§ TASK REQUIREMENTS: I would like the line with "отделение такое-то для" and every line after it, down to the end of the entries below, output exactly and without pictures.

--- DATA LISTING Enclosed Below ---

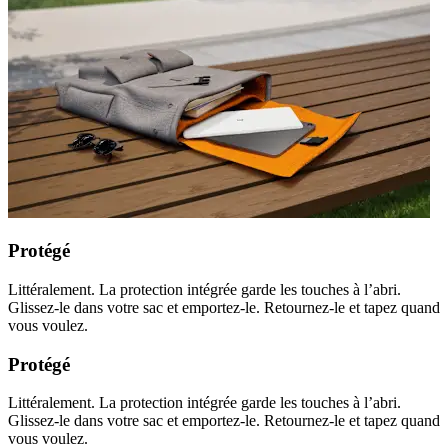
Protégé
Littéralement. La protection intégrée garde les touches à l’abri.
Glissez-le dans votre sac et emportez-le. Retournez-le et tapez quand
vous voulez.
Protégé
Littéralement. La protection intégrée garde les touches à l’abri.
Glissez-le dans votre sac et emportez-le. Retournez-le et tapez quand
vous voulez.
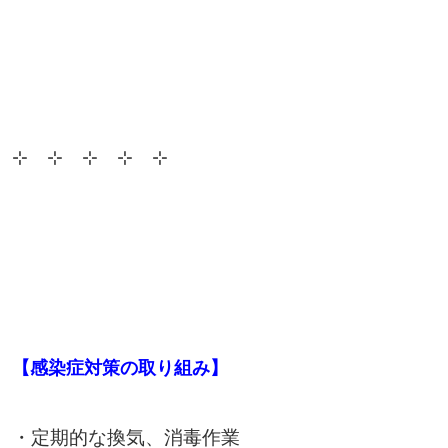
⊹ ⊹ ⊹ ⊹ ⊹
【感染症対策の取り組み】
・定期的な換気、消毒作業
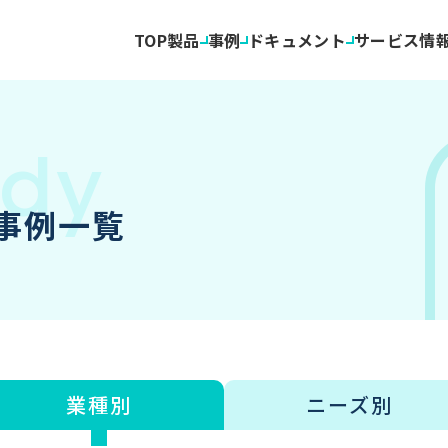
TOP
製品
事例
ドキュメント
サービス情
入事例一覧
業種別
ニーズ別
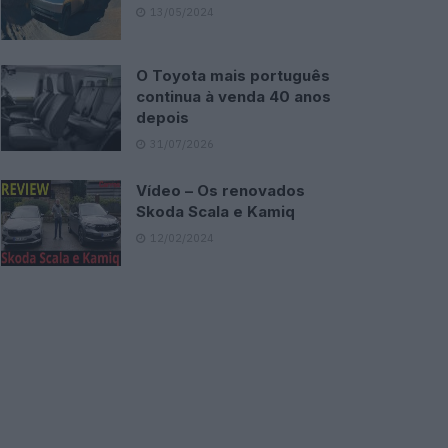
13/05/2024
O Toyota mais português
continua à venda 40 anos
depois
31/07/2026
Vídeo – Os renovados
Skoda Scala e Kamiq
12/02/2024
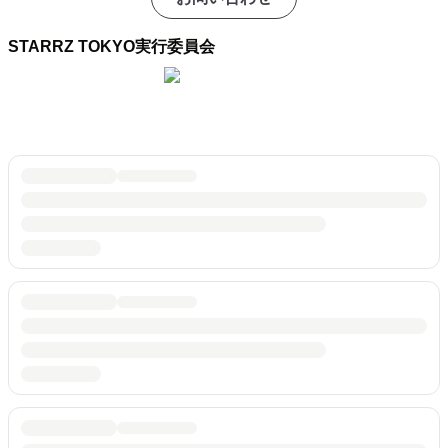
STARRZ TOKYO実行委員会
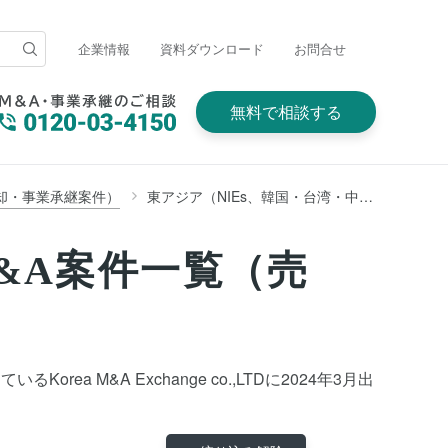
企業情報
資料ダウンロード
お問合せ
無料で相談する
却・事業承継案件）
東アジア（NIEs、韓国・台湾・中国・香港・マカオ・モンゴルほか）
&A案件一覧（売
M&A Exchange co.,LTDに2024年3月出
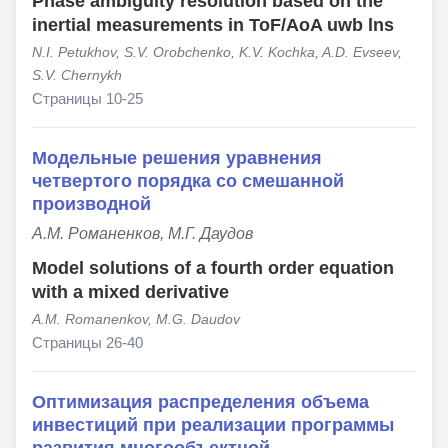
Phase ambiguity resolution based on the
inertial measurements in ToF/AoA uwb lns
N.I. Petukhov, S.V. Orobchenko, K.V. Kochka, A.D. Evseev,
S.V. Chernykh
Страницы 10-25
Модельные решения уравнения
четвертого порядка со смешанной
производной
А.М. Романенков, М.Г. Даудов
Model solutions of a fourth order equation
with a mixed derivative
A.M. Romanenkov, M.G. Daudov
Страницы 26-40
Оптимизация распределения объема
инвестиций при реализации программы
развития многообъектной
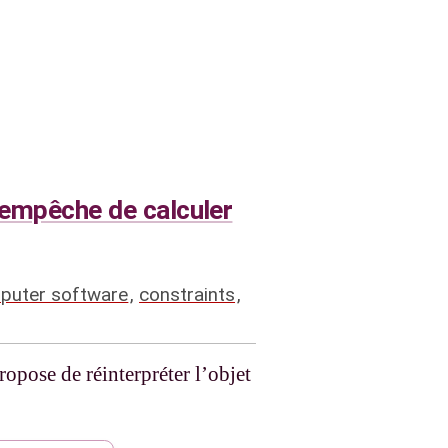
il empêche de calculer
puter software
,
constraints
,
ropose de réinterpréter l’objet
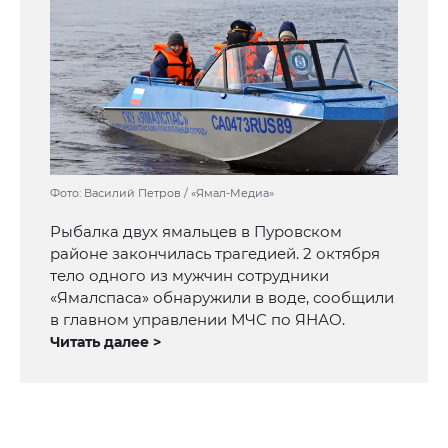
Фото: Василий Петров / «Ямал-Медиа»
Рыбалка двух ямальцев в Пуровском
районе закончилась трагедией. 2 октября
тело одного из мужчин сотрудники
«Ямалспаса» обнаружили в воде, сообщили
в главном управлении МЧС по ЯНАО.
Читать далее >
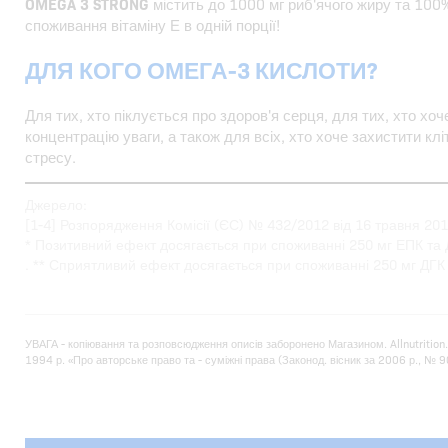
OMEGA 3 STRONG
містить до 1000 мг риб'ячого жиру та 10
споживання вітаміну Е в одній порції!
ДЛЯ КОГО ОМЕГА-3 КИСЛОТИ?
Для тих, хто піклується про здоров'я серця, для тих, хто хоче
концентрацію уваги, а також для всіх, хто хоче захистити кл
стресу.
Джерело:
[1-4] Розпорядження Комісії (ЄС) № 432/2012 від 16 травня 201
* Позитивний ефект досягається при споживанні 250 мг ЕПК та 
. ** Сприятливий ефект досягається при споживанні 250 мг ДГК
УВАГА - копіювання та розповсюдження описів заборонено Магазином. Allnutrition
1994 р. «Про авторське право та - суміжні права (Законод. вісник за 2006 р., № 90, 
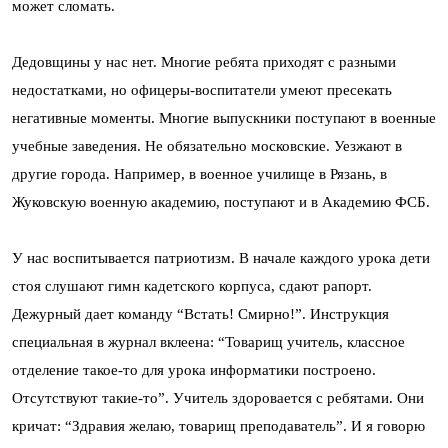
может сломать.
Дедовщины у нас нет. Многие ребята приходят с разными
недостатками, но офицеры-воспитатели умеют пресекать
негативные моменты. Многие выпускники поступают в военные
учебные заведения. Не обязательно московские. Уезжают в
другие города. Например, в военное училище в Рязань, в
Жуковскую военную академию, поступают и в Академию ФСБ.
У нас воспитывается патриотизм. В начале каждого урока дети
стоя слушают гимн кадетского корпуса, сдают рапорт.
Дежурный дает команду “Встать! Смирно!”. Инструкция
специальная в журнал вклеена: “Товарищ учитель, классное
отделение такое-то для урока информатики построено.
Отсутствуют такие-то”. Учитель здоровается с ребятами. Они
кричат: “Здравия желаю, товарищ преподаватель”. И я говорю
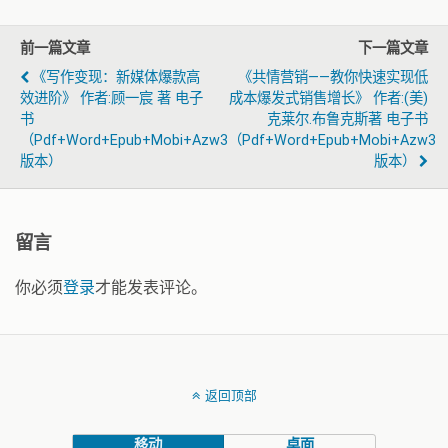
前一篇文章
下一篇文章
《写作变现：新媒体爆款高
《共情营销——教你快速实现低
效进阶》 作者:顾一宸 著 电子
成本爆发式销售增长》 作者:(美)
书
克莱尔.布鲁克斯著 电子书
（pdf+word+epub+mobi+azw3
（pdf+word+epub+mobi+azw3
版本）
版本）
留言
你必须
登录
才能发表评论。
返回顶部
移动
桌面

--- End of Enclosed DATA LISTING ---

§ WRITTEN ANSWER:
отделение такое-то для урока информатики построено.
Отсутствуют такие-то”. Учитель здоровается с ребятами. Они
кричат: “Здравия желаю, товарищ преподаватель”. И я говорю
前一篇文章
下一篇文章
《写作变现：新媒体爆款高
《共情营销——教你快速实现低
效进阶》 作者:顾一宸 著 电子
成本爆发式销售增长》 作者:(美)
书
克莱尔.布鲁克斯著 电子书
（pdf+word+epub+mobi+azw3
（pdf+word+epub+mobi+azw3
版本）
版本）
留言
你必须
登录
才能发表评论。
返回顶部
移动
桌面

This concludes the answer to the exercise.